Search code examples
pythonpandasmulti-index

pandas Multiindex columns method selection returns all columns instead of subset


Hi here is an example of behaviour I don't understand. Here is an example of multiindex in columns

arrays = [['bar', 'bar', 'baz', 'baz', 'foo', 'foo', 'qux', 'qux'],
          ['one', 'two', 'one', 'two', 'one', 'two', 'one', 'two']]
tuples = list(zip(*arrays))
index = pd.MultiIndex.from_tuples(tuples, names=['first', 'second'])

df = pd.DataFrame(np.random.randn(3, 8), index=['A', 'B', 'C'], columns=index)

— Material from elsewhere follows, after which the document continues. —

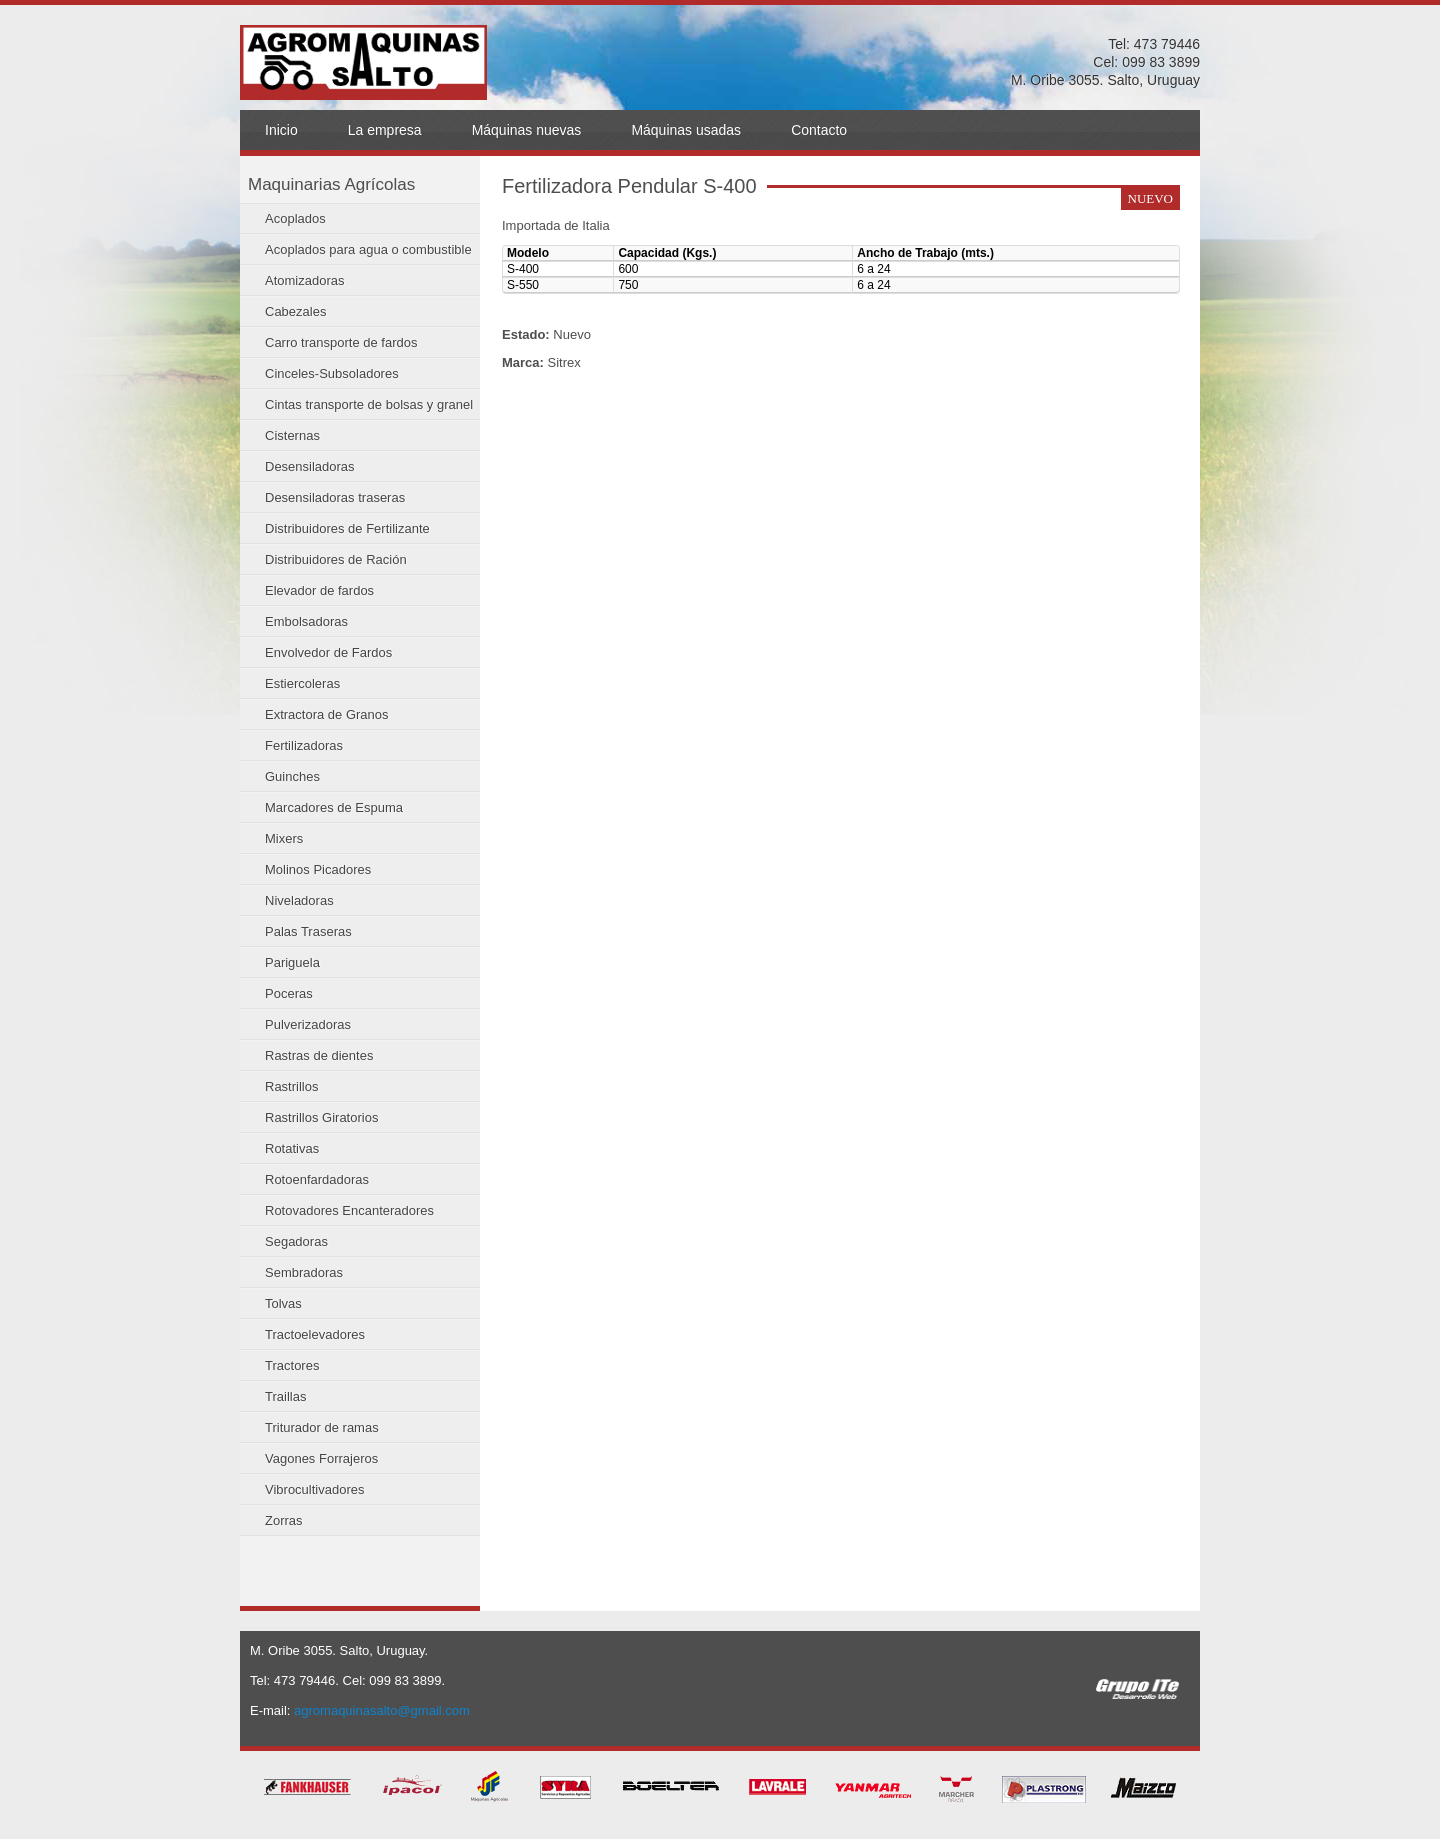 This screenshot has height=1839, width=1440. What do you see at coordinates (319, 590) in the screenshot?
I see `Elevador de fardos` at bounding box center [319, 590].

Now i'd like to select a subset of df by the first level and return the relevant columns:

df.loc[:, ['bar']].columns

returns

MultiIndex(levels=[['bar'], ['one', 'two']],
           labels=[[0, 0], [0, 1]],
           names=['first', 'second'])

but

df.loc[:, ['bar', 'baz']].columns

returns

MultiIndex(levels=[['bar', 'baz', 'foo', 'qux'], ['one', 'two']],
           labels=[[0, 0, 1, 1], [0, 1, 0, 1]],
           names=['first', 'second'])

Any reason why the second one would return ALL the column names instead of

MultiIndex(levels=[['bar', 'baz'], ['one', 'two']] etc...

And more importantly any quick fix so I can return only the relevant data?

This is made even more relevant as pandas are deprecating Panels (which used to be a very elegant way to store multidimensional data)


Solution

  • In new pandas version (0.20.1) use MultiIndex.remove_unused_levels:

    print (df.loc[:, ['bar', 'baz']].columns)
    MultiIndex(levels=[['bar', 'baz', 'foo', 'qux'], ['one', 'two']],
               labels=[[0, 0, 1, 1], [0, 1, 0, 1]],
               names=['first', 'second'])
    
    print (df.loc[:, ['bar', 'baz']].columns.remove_unused_levels())
    MultiIndex(levels=[['bar', 'baz'], ['one', 'two']],
               labels=[[0, 0, 1, 1], [0, 1, 0, 1]],
               names=['first', 'second'])
    

    Advanced shown levels in documentation.